Where the line containing "Η ανάγκη γίνεται" appears in the records below, begin there and write out each line exactly until the last one, and nothing more.

Page images and extracted text
== == ==
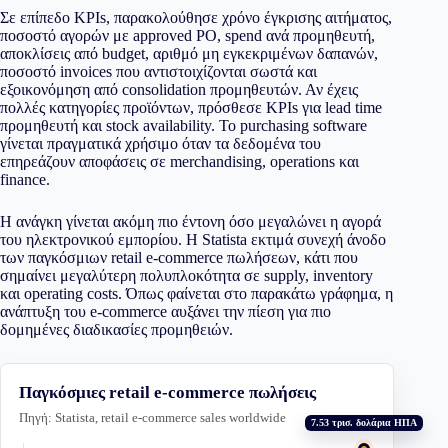
Σε επίπεδο KPIs, παρακολούθησε χρόνο έγκρισης αιτήματος,
ποσοστό αγορών με approved PO, spend ανά προμηθευτή,
αποκλίσεις από budget, αριθμό μη εγκεκριμένων δαπανών,
ποσοστό invoices που αντιστοιχίζονται σωστά και
εξοικονόμηση από consolidation προμηθευτών. Αν έχεις
πολλές κατηγορίες προϊόντων, πρόσθεσε KPIs για lead time
προμηθευτή και stock availability. Το purchasing software
γίνεται πραγματικά χρήσιμο όταν τα δεδομένα του
επηρεάζουν αποφάσεις σε merchandising, operations και
finance.
Η ανάγκη γίνεται ακόμη πιο έντονη όσο μεγαλώνει η αγορά
του ηλεκτρονικού εμπορίου. Η Statista εκτιμά συνεχή άνοδο
των παγκόσμιων retail e-commerce πωλήσεων, κάτι που
σημαίνει μεγαλύτερη πολυπλοκότητα σε supply, inventory
και operating costs. Όπως φαίνεται στο παρακάτω γράφημα, η
ανάπτυξη του e-commerce αυξάνει την πίεση για πιο
δομημένες διαδικασίες προμηθειών.
Παγκόσμιες retail e-commerce πωλήσεις
Πηγή: Statista, retail e-commerce sales worldwide
7.53 τρισ. δολάρια ΗΠΑ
== == ==
* Answer section
Η ανάγκη γίνεται ακόμη πιο έντονη όσο μεγαλώνει η αγορά
του ηλεκτρονικού εμπορίου. Η Statista εκτιμά συνεχή άνοδο
των παγκόσμιων retail e-commerce πωλήσεων, κάτι που
σημαίνει μεγαλύτερη πολυπλοκότητα σε supply, inventory
και operating costs. Όπως φαίνεται στο παρακάτω γράφημα, η
ανάπτυξη του e-commerce αυξάνει την πίεση για πιο
δομημένες διαδικασίες προμηθειών.
Παγκόσμιες retail e-commerce πωλήσεις
Πηγή: Statista, retail e-commerce sales worldwide
7.53 τρισ. δολάρια ΗΠΑ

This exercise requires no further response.